***** Extracted data *****

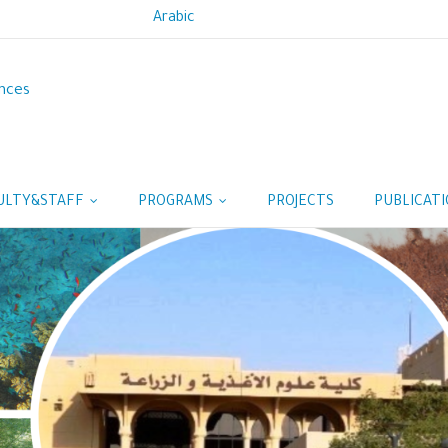
Arabic
ences
ULTY&STAFF
PROGRAMS
PROJECTS
PUBLICAT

*****

§ **Problem to work on**:
The entries above should be given again exactly, minus any pictures.

§ **Exercise answer**:
Arabic
ences
ULTY&STAFF
PROGRAMS
PROJECTS
PUBLICAT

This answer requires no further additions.